Porting FlashAttention to Metal will be quite hard. Because for performance reasons, they did a lot of shenanigans to respect the memory hierarchy.
Thankfully, you can probably do something slower but more adapted to your memory constraints.
If you relax this need for performance and allow some re-computations, you can write a qkvatt function which takes q,k,v and a buffer to store the resulting attention, and compute without needing any extra memory.
The algorithm is still quadratic in time with respect to the attention horizon (although with a bigger constant (2x or 3x) due to the re computation). But it doesn't need any extra memory allocation which makes it easy to parallelize.

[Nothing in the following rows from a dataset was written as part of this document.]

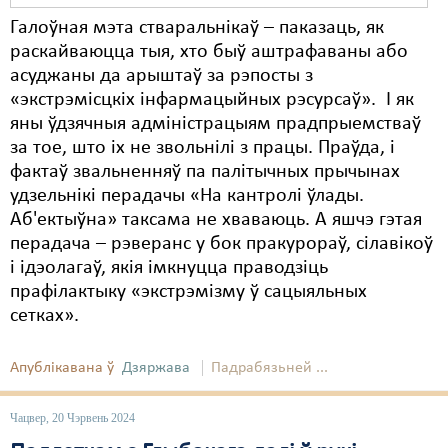
Галоўная мэта стваральнікаў – паказаць, як
раскайваюцца тыя, хто быў аштрафаваны або
асуджаны да арыштаў за рэпосты з
«экстрэмісцкіх інфармацыйных рэсурсаў». І як
яны ўдзячныя адміністрацыям прадпрыемстваў
за тое, што іх не звольнілі з працы. Праўда, і
фактаў звальненняў па палітычных прычынах
удзельнікі перадачы «На кантролі ўлады.
Аб'ектыўна» таксама не хваваюць. А яшчэ гэтая
перадача – рэверанс у бок пракурораў, сілавікоў
і ідэолагаў, якія імкнуцца праводзіць
прафілактыку «экстрэмізму ў сацыяльных
сетках».
Апублікавана ў
Дзяржава
Падрабязьней ...
Чацвер, 20 Чэрвень 2024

Alternatively you can use an O(attention horizon * number of thread in parallel) (like flash attention) extra memory buffer to avoid the re-computation.
Concerning the backward pass, that's the same thing, you don't need extra memory if you are willing to do some re-computation, or linear in attention horizon to not do re-computation.

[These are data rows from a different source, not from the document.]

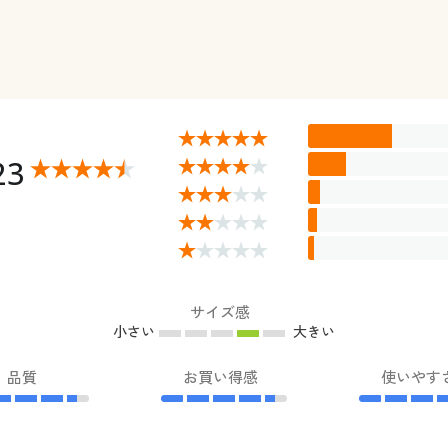
23
サイズ感
小さい
大きい
品質
お買い得感
使いやす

One interesting thing to notice in the backward pass, is that it doesn't use the attn of the forward pass, so it doesn't need to be kept preserved (only need to preserve Q,K,V).
One little caveat of the backward pass (which you only need for training) is that it needs atomic_add to be easy to parallelize. This mean, it will be hard on Metal (afaik they don't have atomics for floats though they do have atomics for integer so you can probably use fixed points numbers).